Spaces:

srishtichugh
/

OpenEnv_hack

Sleeping

File size: 7,364 Bytes

d2d30e9

"""
Synthetic dataset generation with a fixed seed for full reproducibility.
All datasets are generated purely from numpy/random — no external downloads.
"""

import random
import numpy as np
import pandas as pd

SEED = 42


# ---------------------------------------------------------------------------
# Task 1 — Employee records with missing values
# ---------------------------------------------------------------------------

def generate_task1_datasets():
    """Returns (dirty_df, clean_df) for Task 1."""
    rng = np.random.default_rng(SEED)
    random.seed(SEED)

    n = 100
    departments = ["Engineering", "Marketing", "Sales", "HR", "Finance"]
    first_names = ["Alice", "Bob", "Carol", "David", "Eve", "Frank", "Grace",
                   "Heidi", "Ivan", "Judy", "Karl", "Laura", "Mallory", "Niaj",
                   "Oscar", "Peggy", "Quinn", "Romeo", "Sybil", "Trent"]
    last_names  = ["Smith", "Jones", "Brown", "Taylor", "Wilson", "Davis",
                   "Miller", "Anderson", "Thomas", "Jackson"]

    names       = [f"{random.choice(first_names)} {random.choice(last_names)}" for _ in range(n)]
    ages        = rng.integers(22, 60, size=n).astype(float)
    salaries    = rng.integers(40_000, 120_000, size=n).astype(float)
    depts       = rng.choice(departments, size=n)
    experience  = rng.integers(0, 30, size=n).astype(float)

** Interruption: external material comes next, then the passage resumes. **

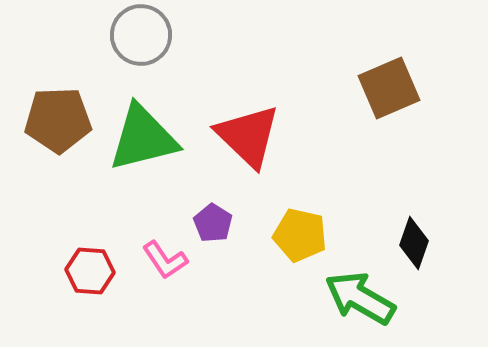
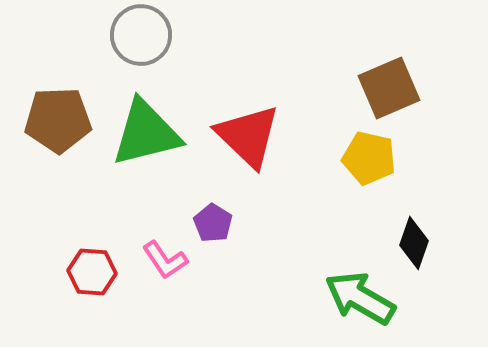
green triangle: moved 3 px right, 5 px up
yellow pentagon: moved 69 px right, 77 px up
red hexagon: moved 2 px right, 1 px down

    clean_df = pd.DataFrame({
        "name":       names,
        "age":        ages,
        "salary":     salaries,
        "department": depts,
        "experience": experience,
    })

    dirty_df = clean_df.copy()

    # Inject ~20 % NaN into age, salary, department
    for col, frac in [("age", 0.20), ("salary", 0.20), ("department", 0.10)]:
        idx = rng.choice(n, size=int(n * frac), replace=False)
        dirty_df.loc[idx, col] = np.nan

    return dirty_df.reset_index(drop=True), clean_df.reset_index(drop=True)


# ---------------------------------------------------------------------------
# Task 2 — Product catalog with format & duplicate issues
# ---------------------------------------------------------------------------

def _scramble_phone(phone: str, rng) -> str:
    digits = phone.replace("-", "")
    fmt = rng.integers(0, 3)
    if fmt == 0:
        return digits                          # 5551234567
    elif fmt == 1:
        return f"({digits[:3]}){digits[3:]}"   # (555)1234567
    else:
        return phone                           # 555-123-4567  (canonical)


def _scramble_date(date_str: str, rng) -> str:
    dt = pd.to_datetime(date_str)
    fmt = rng.integers(0, 3)
    if fmt == 0:
        return dt.strftime("%Y-%m-%d")
    elif fmt == 1:
        return dt.strftime("%b %d %Y")
    else:
        return dt.strftime("%d/%m/%Y")


def generate_task2_datasets():
    """Returns (dirty_df, clean_df) for Task 2."""
    rng = np.random.default_rng(SEED)
    random.seed(SEED)

    n = 200
    categories = ["Electronics", "Clothing", "Food", "Books", "Toys"]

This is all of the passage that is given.